The Interplay between Cancer Biology and the Endocannabinoid System-Significance for Cancer Risk, Prognosis and Response to Treatment

Abstract

The various components of the endocannabinoid system (ECS), such as the cannabinoid receptors (CBRs), cannabinoid ligands, and the signalling network behind it, are implicated in several tumour-related states, both as favourable and unfavourable factors. This review analyses the ECS's complex involvement in the susceptibility to cancer, prognosis, and response to treatment, focusing on its relationship with cancer biology in selected solid cancers (breast, gastrointestinal, gynaecological, prostate cancer, thoracic, thyroid, CNS tumours, and melanoma). Changes in the expression and activation of CBRs, as well as their ability to form distinct functional heteromers affect the cell's tumourigenic potential and their signalling properties, leading to pharmacologically different outcomes. Thus, the same ECS component can exert both protective and pathogenic effects in different tumour subtypes, which are often pathologically driven by different biological factors. The use of endogenous and exogenous cannabinoids as anti-cancer agents, and the range of effects they might induce (cell death, regulation of angiogenesis, and invasion or anticancer immunity), depend in great deal on the tumour type and the specific ECS component that they target. Although an attractive target, the use of ECS components in anti-cancer treatment is still interlinked with many legal and ethical issues that need to be considered.
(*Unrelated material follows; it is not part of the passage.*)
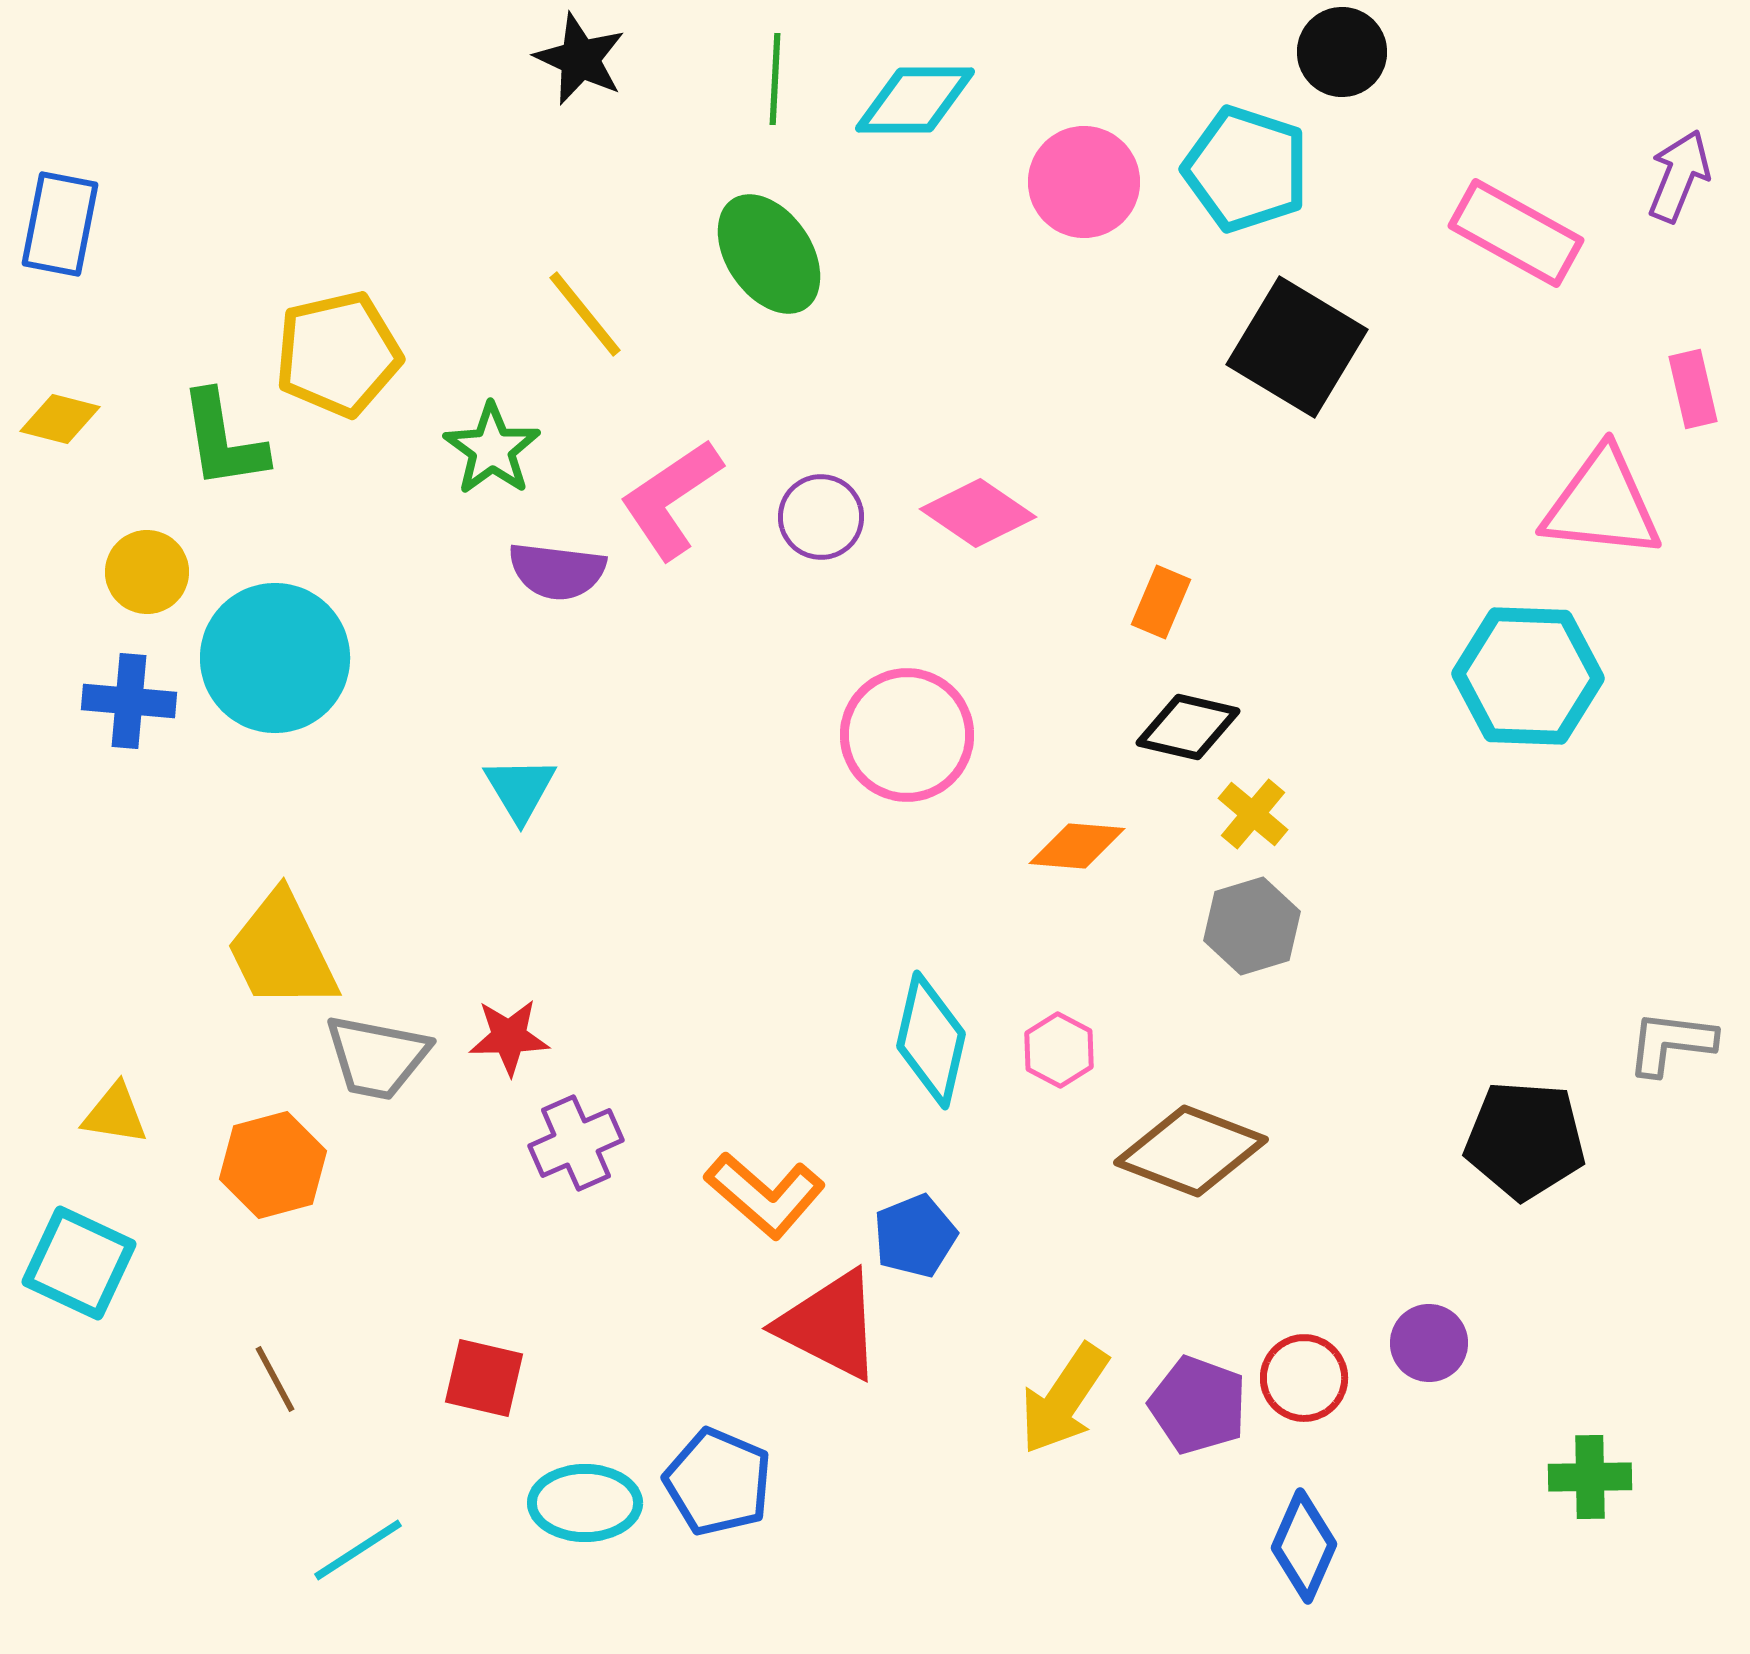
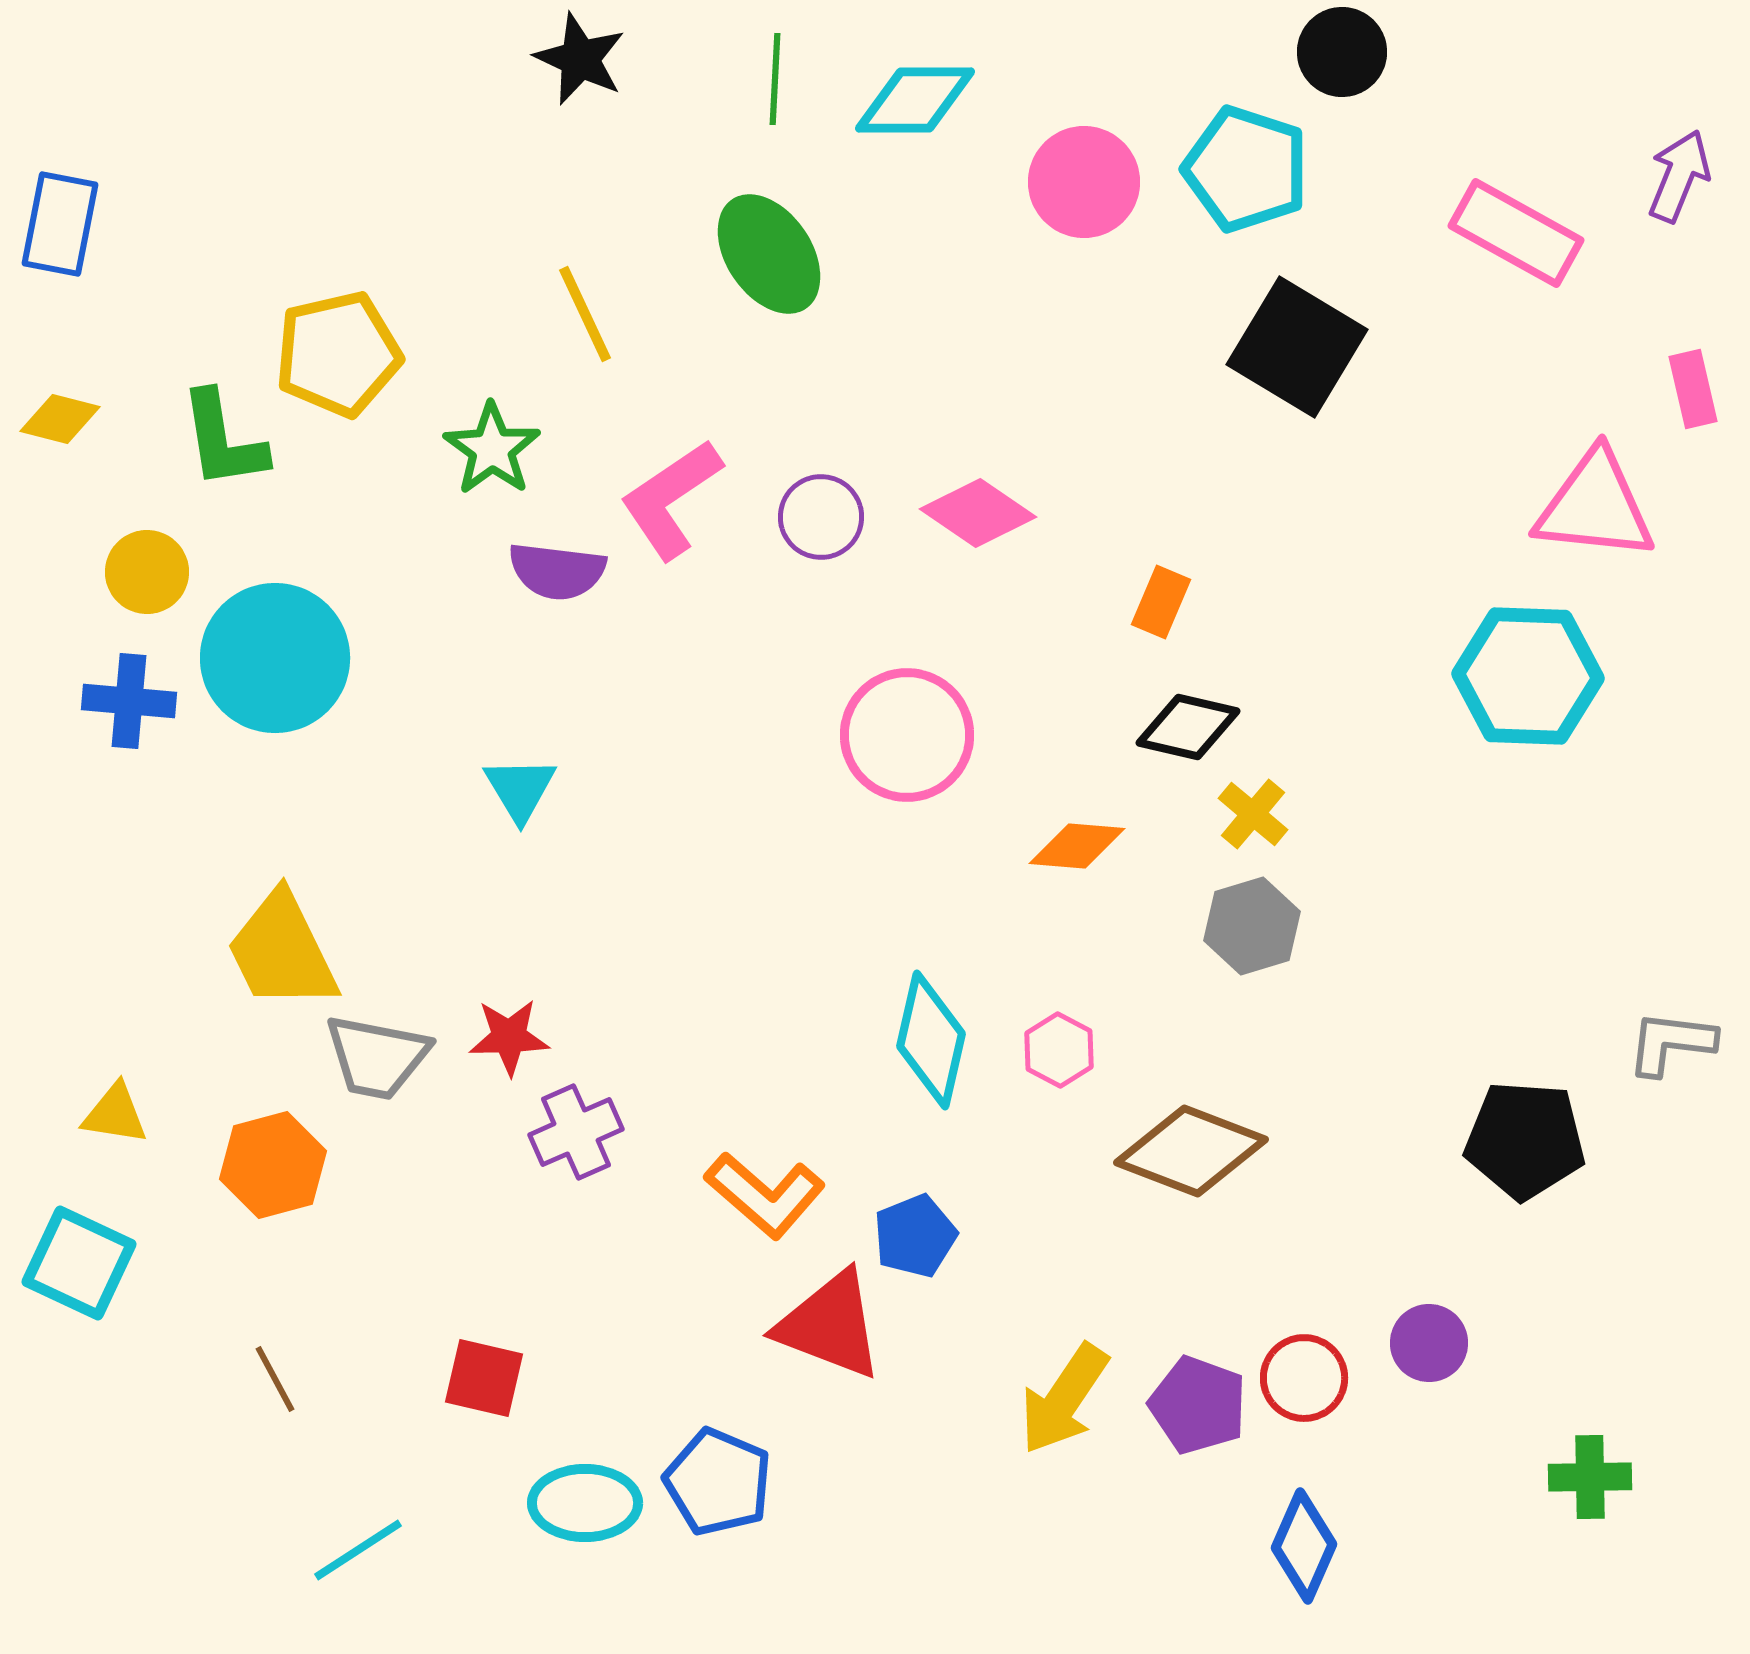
yellow line at (585, 314): rotated 14 degrees clockwise
pink triangle at (1602, 504): moved 7 px left, 2 px down
purple cross at (576, 1143): moved 11 px up
red triangle at (830, 1325): rotated 6 degrees counterclockwise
Keywords: anti-cancer treatment; cancer risk; cannabinoid receptors; cannabinoids.

Figure 1

STRING interaction analysis of cannabinoid receptors. (a) Direct STRING analysis network was built based on high confidence (0.7) evidence from experimental interaction data (pink), co-expression (black), gene neighbourhood (green) and co-occurrence (blue) data, curated databases (light blue), protein homology (purple), and predictive and knowledge text mining (light green); (b) The network was extended to 5 primary-interaction shell genes to explore their indirect interactions and clustering (PPI enrichment p-value: 2.39 × 10⁻¹²) using the intersection of 12 genes present on all analysed platforms. Red nodes—CNR1/CNR2 cluster, green nodes—GPR119 cluster, blue nodes—TRPV2 cluster. Nodes are labelled with Human Gene Nomenclature Committee (HGNC) gene symbols: CNR1—Cannabinoid receptor 1 gene, CNR2—Cannabinoid receptor 2 gene, DRD2—dopamine receptor D2, DRD3—dopamine receptor D3, GCG—glucagon, GPR18—N-arachidonyl glycine receptor (G-protein coupled receptor 18), GPR55—G-protein coupled receptor 55, GPR119—Glucose-dependent insulinotropic receptor (G protein-coupled receptor 119), OPRD1—Opioid Receptor Delta 1, OPRL1—Opioid Related Nociceptin Receptor 1, TRPV1 and TRPV2—transient receptor potential cation channel subfamily V members 1 and 2.

Figure 2

The expression of CNR1, CNR2, GPR119 and TRPV2 in cancer according to the Human Protein Atlas database [13]. (a) Expression of CNR1 in cancer subtypes; (b) expression of CNR2 in cancer subtypes; (c) survival curves of pancreatic cancer patients according to the expression of GPR119 favourable prognostic factor, p < 0.001); (d) survival curves of renal cancer patients according to the expression of TRPV2 (unfavourable prognostic factor, p < 0.001); (e) survival curves of testicular cancer according to the expression of TRPV2 (unfavourable prognostic factor, p < 0.001).